Chemical constraints
Products: In this panel, add constraints on the final generated molecules. Input the SMARTS for required and/or forbidden substructures, or select a list of forbidden PAINS/Tox.
Rewards
Scoring APIs: Plug in external scores or models that can be accessed to guide this generation (see Scoring APIs).
QSAR: Select among trained QSAR Models to guide the generation around a defined target product profile (see QSAR). (Be careful to select Models whose applicability domain covers the chemical space you are exploring!)
Additional Scores
Post-Processors: Select any scores that will be calculated during the generation and available in post-processing (see Scorers).
Advanced
The Fine Tuning generator is a sequence-based generator i.e. it generates SMILES strings. It is designed to reproduce the distribution of molecules of a training dataset. It has been pre-trained on large public databases (like ChEMBL) to learn the SMILES syntax. Without any further training it generates diverse molecules from a very broad chemical space - which is of little interest when working on specific series / chemotypes. That’s why the chemical space is so crucial. The pre-trained generator will be fine-tuned on the chemical space to learn its distribution and generate compounds within it. This initialization is a preliminary step to optimization. First, the global generator is focused towards the chemical space, then it starts optimizing the given predicted properties.

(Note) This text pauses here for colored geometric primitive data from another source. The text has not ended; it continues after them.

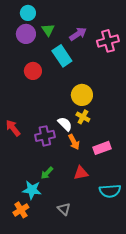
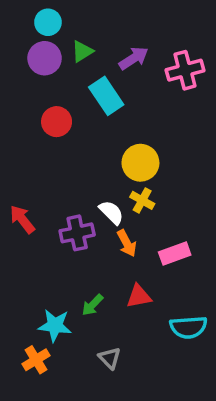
green triangle: (48, 30) -> (82, 51), turned 32
green arrow: (47, 173) -> (92, 305), moved

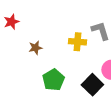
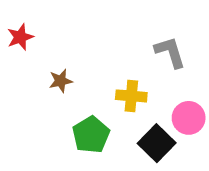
yellow cross: (77, 42) -> (131, 96), moved

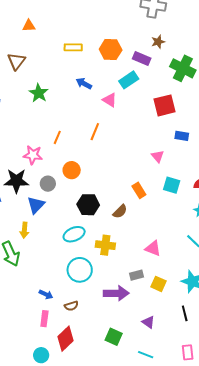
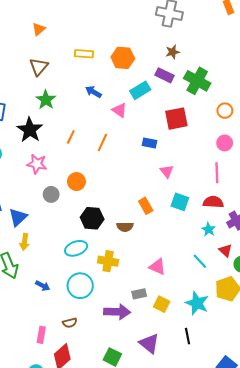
orange triangle: (29, 26) -> (39, 29), turned -40
purple rectangle: (142, 58) -> (164, 75), moved
brown triangle: (16, 61) -> (39, 67), moved
blue rectangle: (182, 136) -> (149, 143), moved
orange line: (57, 137) -> (71, 137), moved
black star: (16, 181) -> (30, 130), moved, turned 30
blue triangle: (36, 205) -> (18, 217), moved
brown semicircle: (120, 211) -> (125, 227), turned 42
blue arrow: (46, 294) -> (43, 286), moved
purple triangle: (148, 322) -> (149, 343), size x1.5

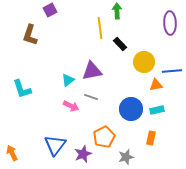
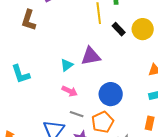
yellow circle: (144, 62) -> (143, 29), moved
gray line: (91, 97) -> (77, 114), moved
blue circle: (131, 109) -> (111, 94), moved

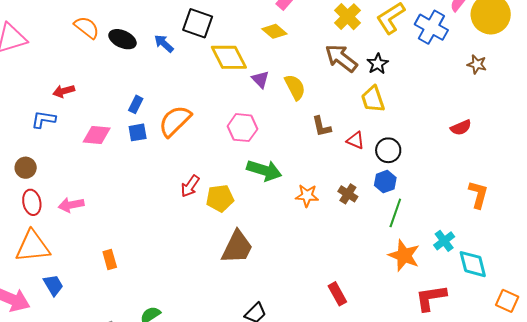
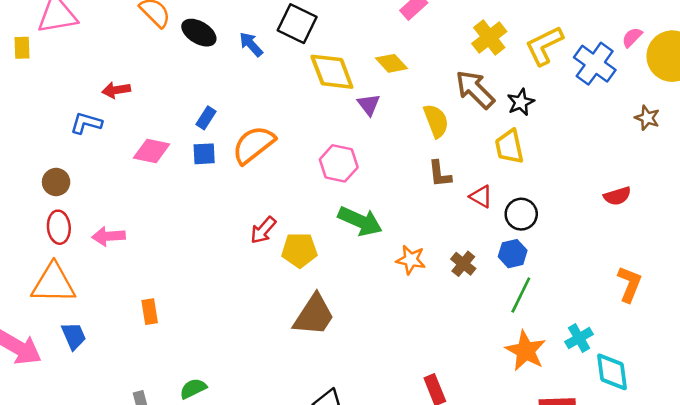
yellow diamond: (274, 31) -> (392, 63), moved
yellow semicircle: (295, 87) -> (436, 121), moved

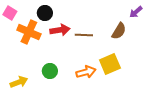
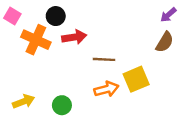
brown semicircle: (119, 31) -> (165, 42), moved
brown line: (84, 35) -> (104, 59), moved
green circle: (50, 71) -> (62, 105), moved

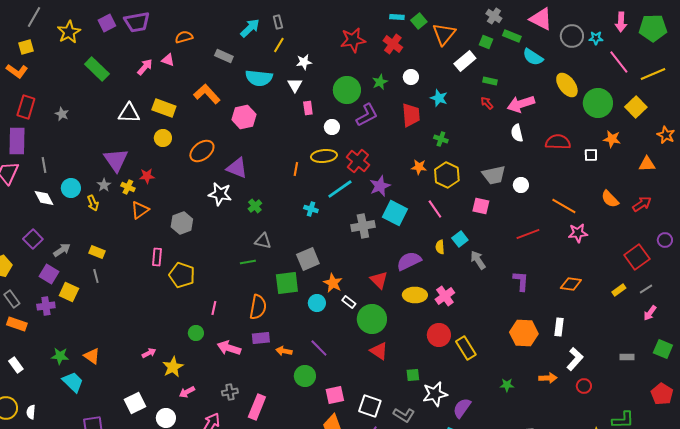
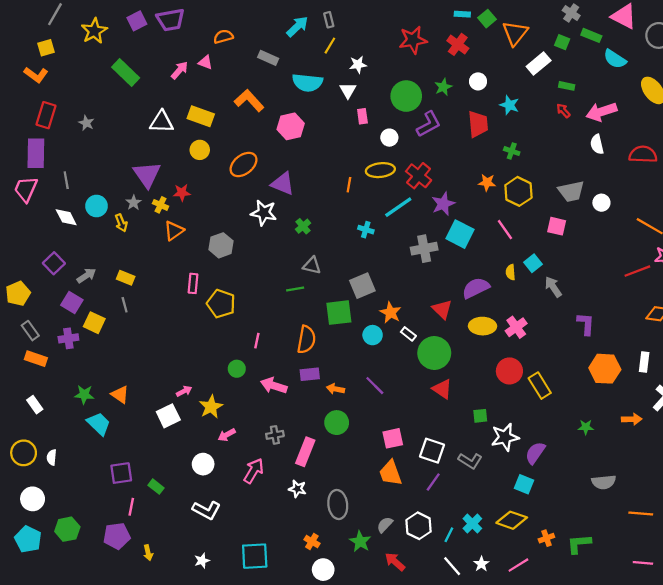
red line: (528, 234) -> (637, 271), moved
purple L-shape: (521, 281) -> (586, 324), moved
green circle: (305, 376) -> (337, 423), moved
white square: (135, 403) -> (168, 416), moved

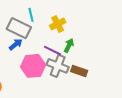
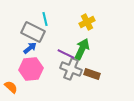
yellow cross: (58, 24) -> (87, 22), moved
green arrow: (69, 45) -> (82, 49), size x1.5
pink hexagon: (33, 66) -> (31, 69), moved

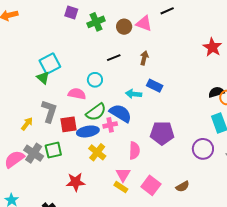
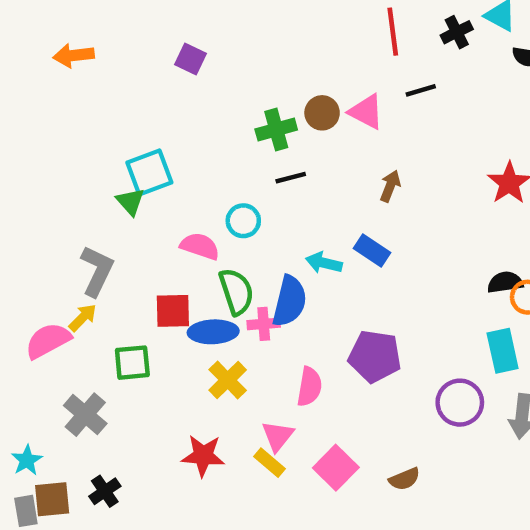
purple square: (71, 13) -> (191, 59), moved
green cross: (96, 22) -> (276, 129), moved
brown arrow: (144, 58) -> (390, 186), moved
gray L-shape: (49, 111) -> (97, 271), moved
green semicircle: (96, 112) -> (236, 292), turned -80
blue semicircle: (120, 113) -> (290, 301), turned 65
yellow arrow: (27, 124) -> (83, 318), moved
gray cross: (34, 153) -> (85, 415), moved
pink semicircle: (14, 159) -> (48, 341), moved
red star: (76, 182) -> (203, 456), moved

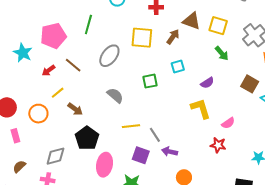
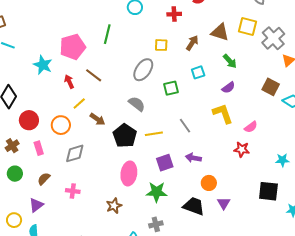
brown triangle: (192, 21) -> (220, 32), moved
yellow square: (218, 26) -> (247, 27), moved
yellow square: (142, 38) -> (161, 45), size x0.6
green arrow: (222, 53) -> (230, 61), moved
gray ellipse: (109, 56) -> (143, 70), moved
red arrow: (49, 70) -> (69, 82), turned 104
gray line: (155, 135) -> (185, 126), moved
black pentagon: (87, 138) -> (125, 136), moved
purple square: (141, 155) -> (165, 163), turned -36
gray diamond: (55, 156) -> (75, 153), moved

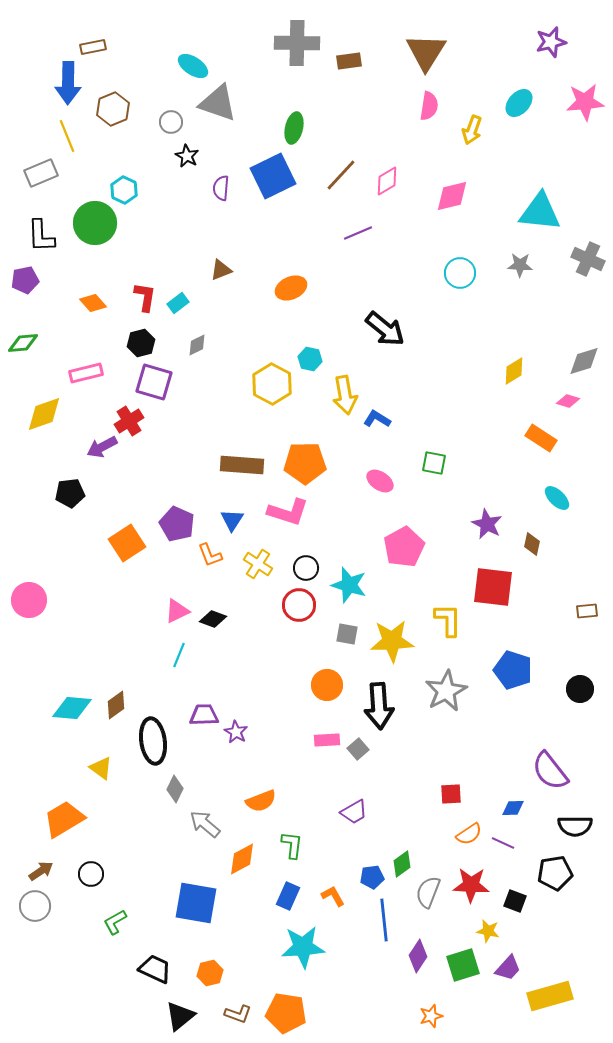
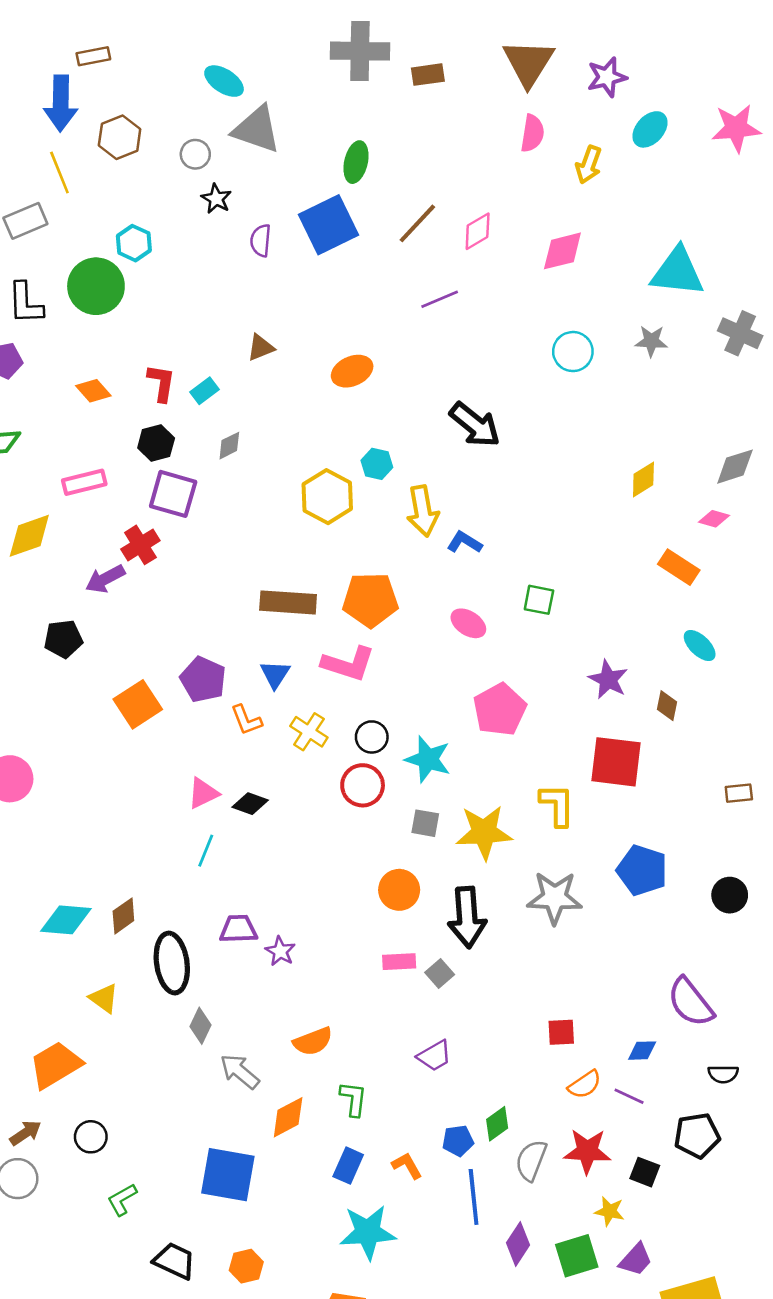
purple star: (551, 42) -> (607, 77), moved
gray star: (446, 691) -> (555, 898), turned 30
black semicircle: (575, 826) -> (723, 1074), size x0.7

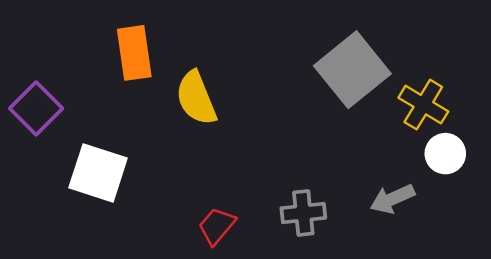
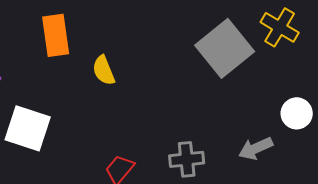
yellow semicircle: (196, 98) -> (104, 70), size x0.7
yellow cross: (423, 105) -> (280, 27), moved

During the initialization step, not only one generator but multiple ones (called agents) will focus on subsets of the input chemical space. So that if the chemical space is diverse (e.g with multiple chemical series) each agent will focus on a different part of the chemical space, to make sure that all the potential of the chemical space is exploited. This must be kept in mind when designing a chemical space: compounds that are actually of no interest shouldn’t be included, otherwise resources will be dedicated to train agents on these molecules. A typical case is when the initial dataset contains historical data from series that have been discarded. This data should be removed from the chemical space or else Makya will generate within these series. However, the predictors should be trained on the whole dataset.